Objects with evident NIR excesses can also be seen in Fig. 12 where we show the J − H vs. H − K diagram. Most of our targets show colors that are more reddened than those expected for dereddened main sequence stars. Nevertheless, since our targets are YSOs of earlier spectral type than M2, the observed colors cannot be explained by interstellar reddening alone, as can be seen by the comparison with the reddening vectors. Instead, for many of our targets, the observed colors are consistent with the Meyer et al. (1997) locus of CTTS stars. Therefore, the observed colors result from a combination of interstellar reddening and NIR excesses from dust of the circumstellar disk.

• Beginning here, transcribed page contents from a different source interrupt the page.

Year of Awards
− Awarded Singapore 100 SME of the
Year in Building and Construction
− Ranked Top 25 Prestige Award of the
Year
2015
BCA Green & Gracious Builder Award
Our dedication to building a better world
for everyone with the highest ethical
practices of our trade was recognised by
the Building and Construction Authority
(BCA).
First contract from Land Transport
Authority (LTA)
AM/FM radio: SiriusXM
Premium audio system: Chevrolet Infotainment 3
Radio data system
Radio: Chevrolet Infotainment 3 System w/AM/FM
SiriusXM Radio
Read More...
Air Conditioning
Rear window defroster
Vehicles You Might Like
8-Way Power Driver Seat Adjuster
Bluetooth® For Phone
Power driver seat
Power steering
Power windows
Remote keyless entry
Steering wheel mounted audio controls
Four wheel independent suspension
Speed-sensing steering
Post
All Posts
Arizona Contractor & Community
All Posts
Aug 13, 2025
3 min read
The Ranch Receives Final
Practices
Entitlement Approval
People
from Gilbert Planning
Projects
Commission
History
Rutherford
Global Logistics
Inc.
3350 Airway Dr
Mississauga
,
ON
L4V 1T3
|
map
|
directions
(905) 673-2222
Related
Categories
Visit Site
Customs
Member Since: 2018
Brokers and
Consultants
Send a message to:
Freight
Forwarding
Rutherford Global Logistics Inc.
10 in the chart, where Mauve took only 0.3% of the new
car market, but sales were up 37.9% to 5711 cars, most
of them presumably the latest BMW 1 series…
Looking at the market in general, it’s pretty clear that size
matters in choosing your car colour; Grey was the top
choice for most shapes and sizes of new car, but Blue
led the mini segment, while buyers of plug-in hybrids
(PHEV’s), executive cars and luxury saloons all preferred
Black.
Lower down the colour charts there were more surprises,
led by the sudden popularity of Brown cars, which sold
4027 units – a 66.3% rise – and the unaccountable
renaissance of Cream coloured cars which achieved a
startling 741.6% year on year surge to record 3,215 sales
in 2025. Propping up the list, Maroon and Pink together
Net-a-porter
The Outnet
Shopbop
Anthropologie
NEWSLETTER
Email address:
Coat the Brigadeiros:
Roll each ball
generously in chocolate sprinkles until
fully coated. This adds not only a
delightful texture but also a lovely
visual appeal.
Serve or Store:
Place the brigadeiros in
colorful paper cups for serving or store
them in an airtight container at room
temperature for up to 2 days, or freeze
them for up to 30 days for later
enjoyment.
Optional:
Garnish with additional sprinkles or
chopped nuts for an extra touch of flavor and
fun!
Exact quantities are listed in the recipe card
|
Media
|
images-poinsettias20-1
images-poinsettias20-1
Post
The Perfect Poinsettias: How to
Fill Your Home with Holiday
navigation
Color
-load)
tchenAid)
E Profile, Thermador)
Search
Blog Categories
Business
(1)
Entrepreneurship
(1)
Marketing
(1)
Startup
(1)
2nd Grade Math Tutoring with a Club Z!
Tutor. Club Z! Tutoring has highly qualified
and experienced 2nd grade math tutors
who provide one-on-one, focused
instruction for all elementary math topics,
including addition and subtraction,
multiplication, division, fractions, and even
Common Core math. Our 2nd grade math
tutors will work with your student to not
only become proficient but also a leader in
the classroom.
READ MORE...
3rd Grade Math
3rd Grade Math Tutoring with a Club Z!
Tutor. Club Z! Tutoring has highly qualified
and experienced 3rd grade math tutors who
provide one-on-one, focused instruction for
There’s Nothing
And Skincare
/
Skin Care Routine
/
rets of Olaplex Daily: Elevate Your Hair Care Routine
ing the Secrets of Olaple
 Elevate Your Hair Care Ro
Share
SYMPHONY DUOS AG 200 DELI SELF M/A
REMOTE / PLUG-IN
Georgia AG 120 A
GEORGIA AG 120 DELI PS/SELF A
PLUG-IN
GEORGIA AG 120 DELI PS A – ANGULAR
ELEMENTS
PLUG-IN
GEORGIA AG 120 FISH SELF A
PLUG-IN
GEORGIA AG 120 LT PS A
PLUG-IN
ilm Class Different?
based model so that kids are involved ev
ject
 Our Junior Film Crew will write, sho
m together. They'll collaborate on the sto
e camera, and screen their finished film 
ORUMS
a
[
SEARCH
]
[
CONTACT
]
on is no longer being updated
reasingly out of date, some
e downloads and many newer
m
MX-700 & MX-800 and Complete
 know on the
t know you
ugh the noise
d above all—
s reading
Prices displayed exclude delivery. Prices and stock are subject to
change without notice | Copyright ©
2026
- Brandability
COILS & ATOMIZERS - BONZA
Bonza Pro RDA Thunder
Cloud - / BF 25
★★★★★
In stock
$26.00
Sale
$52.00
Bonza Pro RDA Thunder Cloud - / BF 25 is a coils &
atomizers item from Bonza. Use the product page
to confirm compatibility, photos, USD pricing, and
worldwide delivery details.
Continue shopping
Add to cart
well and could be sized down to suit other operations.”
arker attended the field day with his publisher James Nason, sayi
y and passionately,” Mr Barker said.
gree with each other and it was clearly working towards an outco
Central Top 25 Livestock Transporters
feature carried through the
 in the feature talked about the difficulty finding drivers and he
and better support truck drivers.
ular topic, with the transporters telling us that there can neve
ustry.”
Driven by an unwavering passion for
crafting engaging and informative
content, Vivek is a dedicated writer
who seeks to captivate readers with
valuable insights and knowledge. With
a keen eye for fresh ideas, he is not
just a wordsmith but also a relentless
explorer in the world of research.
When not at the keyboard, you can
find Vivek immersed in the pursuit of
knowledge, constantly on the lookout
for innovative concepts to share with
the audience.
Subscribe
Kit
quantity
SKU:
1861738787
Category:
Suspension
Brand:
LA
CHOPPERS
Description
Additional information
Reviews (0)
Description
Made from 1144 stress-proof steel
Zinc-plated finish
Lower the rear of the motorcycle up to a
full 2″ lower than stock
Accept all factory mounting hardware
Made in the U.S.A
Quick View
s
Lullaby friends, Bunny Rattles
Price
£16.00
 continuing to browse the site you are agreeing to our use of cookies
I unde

However, if we consider the objects with constant color excess ratios we find that the values E(V − I)/E(B − V) are consistent with the ratio given by Munari & Carraro (1996) for R_V = 5.0, while if we consider the objects with E(K − V)/E(B − V) < 4, we find R_V in the range 4.0–4.5 by using the Fitzpatrick & Massa (2009) equation. Since our sample is dominated by YSOs with circumstellar disk with or without excesses, we cannot constrain the R_V value with high precision. Nevertheless, by considering the consistency of the results obtained both from optical and IR magnitudes, we can conclude that NGC 6530 cluster members show an anomalous extinction with R_V ≲ 5.0. Thus for the following analysis, we use the reddening ratios given by Munari & Carraro (1996) for R_V = 5.0.

4. Discussion

4.1. H-R diagram, ages, and age spread

Figure 13 shows the observed (top panels) and dereddened (middle panels) color − magnitude diagrams for the 21 CTTS (left panels) and the 57 WTTS (right panels) members with E(V − I) > 0. The sample of CTTS includes an object classified as Class 0/I based on the IRAC-Spitzer photometry (Kumar & Anandarao 2010). The HR diagrams of the two samples are shown in the bottom panels. Effective temperatures and bolometric corrections were derived by using the Kenyon & Hartmann (1995) transformations. Bolometric luminosities were determined from the V magnitudes, by considering individual absorption corrections derived by the intrinsic colors and the adopted reddening law. Masses and ages were derived by interpolating the theoretical tracks and isochrones by Siess et al. (2000) to the position of the stars in the V₀ vs. (V − I)₀ diagram. Uncertainties on the stellar parameters were derived by propagating individual uncertainties on the spectral types. The values of individual extinctions, effective temperatures, bolometric luminosities, ages and masses, and the relative uncertainty ranges are given inTable 5.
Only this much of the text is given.